The embryonic frog cells that the xenobots gathered would normally have developed into frog skin, however, in the hands of the Vermont team, the cells were retasked. ‘We’re putting them into a novel context,’ says Michael Levin, Ph.D., co-leader of the research. ‘We’re giving them a chance to reimagine their multicellularity.’
Although the cells had the genome of a frog, they were freed from any predetermined biological path and could use their collective genetic intelligence to achieve something else entirely. ‘We are working to understand this property,’ says Bongard. ‘It’s important, for society as a whole, that we study and understand how this works.’
Indeed. When you couple our increasing understanding of cell structure with the ability of an AI to create biological tools to order, we may soon have far more control over our own cells than we’ve ever had before – the research being done by the Vermont team granting us the ability to combat the ravages of cellular aging and increase human longevity.
‘If we knew how to tell collections of cells to do what we wanted them to do, ultimately, that’s regenerative medicine,’ says Levin. ‘That’s the solution to traumatic injury, birth defects, cancer, and aging. All of these different problems are here because we don’t know how to predict and control what groups of cells are going to build. Xenobots are a new platform for teaching us.’
Making Anti-Aging Technology a Reality
At this early stage, it’s hard to truly grasp the potential applications of xenobots. ‘All we can do is consider the advantages this technology has over traditional robots,’ says Bongard, ‘which is that they are small, biodegradable, and happy in water.’ While that might make them good for farming, cultured meat production, or low-cost water desalination, there’s little question that anti-aging technology will be one of the main areas of future research. The prospect of banishing age-related illnesses to the history books is sure to be tempting enough for any research team before you even think about the financial rewards.

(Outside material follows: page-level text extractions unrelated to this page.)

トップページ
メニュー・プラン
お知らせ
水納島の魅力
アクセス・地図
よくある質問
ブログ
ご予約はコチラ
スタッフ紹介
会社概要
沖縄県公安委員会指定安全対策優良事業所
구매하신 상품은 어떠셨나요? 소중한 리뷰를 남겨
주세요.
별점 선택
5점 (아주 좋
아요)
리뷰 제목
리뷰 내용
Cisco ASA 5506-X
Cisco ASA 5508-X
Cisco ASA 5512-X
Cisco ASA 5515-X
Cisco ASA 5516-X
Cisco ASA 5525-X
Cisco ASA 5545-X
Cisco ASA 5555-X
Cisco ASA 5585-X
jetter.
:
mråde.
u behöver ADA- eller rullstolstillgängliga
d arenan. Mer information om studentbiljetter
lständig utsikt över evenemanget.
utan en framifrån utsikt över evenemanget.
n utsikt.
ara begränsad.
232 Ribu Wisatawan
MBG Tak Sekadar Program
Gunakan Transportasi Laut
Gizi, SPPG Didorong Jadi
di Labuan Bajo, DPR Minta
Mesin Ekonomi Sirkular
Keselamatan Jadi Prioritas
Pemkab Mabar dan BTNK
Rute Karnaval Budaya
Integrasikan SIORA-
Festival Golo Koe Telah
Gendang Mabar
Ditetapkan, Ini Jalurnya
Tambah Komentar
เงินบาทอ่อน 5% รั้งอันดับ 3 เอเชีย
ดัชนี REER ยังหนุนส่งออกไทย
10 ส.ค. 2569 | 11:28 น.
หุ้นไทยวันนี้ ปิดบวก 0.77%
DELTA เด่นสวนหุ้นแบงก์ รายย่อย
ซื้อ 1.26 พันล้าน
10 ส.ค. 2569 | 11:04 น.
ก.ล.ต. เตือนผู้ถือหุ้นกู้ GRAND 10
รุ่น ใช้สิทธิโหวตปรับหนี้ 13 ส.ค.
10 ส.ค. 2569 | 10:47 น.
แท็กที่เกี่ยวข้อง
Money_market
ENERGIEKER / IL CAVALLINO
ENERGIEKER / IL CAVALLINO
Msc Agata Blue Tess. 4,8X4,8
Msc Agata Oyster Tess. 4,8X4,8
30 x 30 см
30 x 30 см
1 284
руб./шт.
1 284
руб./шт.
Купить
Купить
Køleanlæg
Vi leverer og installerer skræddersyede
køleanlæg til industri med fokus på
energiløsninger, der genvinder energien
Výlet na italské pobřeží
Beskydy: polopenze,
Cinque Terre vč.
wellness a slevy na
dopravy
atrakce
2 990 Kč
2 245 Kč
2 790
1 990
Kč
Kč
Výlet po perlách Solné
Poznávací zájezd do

Regenerative medicine may not be on the horizon quite yet, but with the advent of self-replicating xenobots, we’ve certainly taken a huge leap toward it. With the possibility that our own cells can be retasked to combat the hallmarks of aging, not only will we live longer, but we’ll be able to enjoy it more – you could stay fit and pretty well into your three-hundreds. So you might want to take Pac-Man a little more seriously next time you play it because its cousin, the xenobot, could be bringing the elixir of life to you in the not-too-distant future.
1. R. D. Kamm et al., Perspective: The promise of multi-cellular engineered living systems. APL Bioeng. 2, 040901 (2018).
2. D. Blackiston et al., A cellular platform for the development of synthetic living machines. Sci. Robot. 6, eabf1571 (2021).
3. J. Losner, K. Courtemanche, J. L. Whited, A cross-species analysis of systemic mediators of repair and complex tissue regeneration. NPJ Regen. Med. 6, 21 (2021).
4. S. Kriegman, D. Blackiston, M. Levin, J. Bongard, A scalable pipeline for designing reconfigurable organisms. Proc. Natl. Acad. Sci. U.S.A. 117, 1853–1859 (2020).
5. V. Zykov, E. Mytilinaios, B. Adams, H. Lipson, Robotics: Self-reproducing machines. Nature 435, 163–164 (2005).
6. Z. Qu et al., Towards high-performance microscale batteries: Configurations and optimization of electrode materials by in-situ analytical platforms. Energy Storage Mater. 29, 17–41 (2020).
7. Q. Wu et al., Organ-on-a-chip: Recent breakthroughs and future prospects. Biomed. Eng. Online 19, 9 (2020).
8. E. Garreta et al., Rethinking organoid technology through bioengineering. Nat. Mater. 20, 145–155 (2021).
9. Y. Han et al., Mesenchymal stem cells for regenerative medicine. Cells 8, 886 (2019).
10. S. F. Gilbert, S. Sarkar, Embracing complexity: Organicism for the 21st century. Dev. Dyn. 219, 1–9 (2000).
11. G. S. Hussey, J. L. Dziki, S. F. Badylak, Extracellular matrix-based materials for regenerative medicine. Nat. Rev. Mater. 3, 159–173 (2018).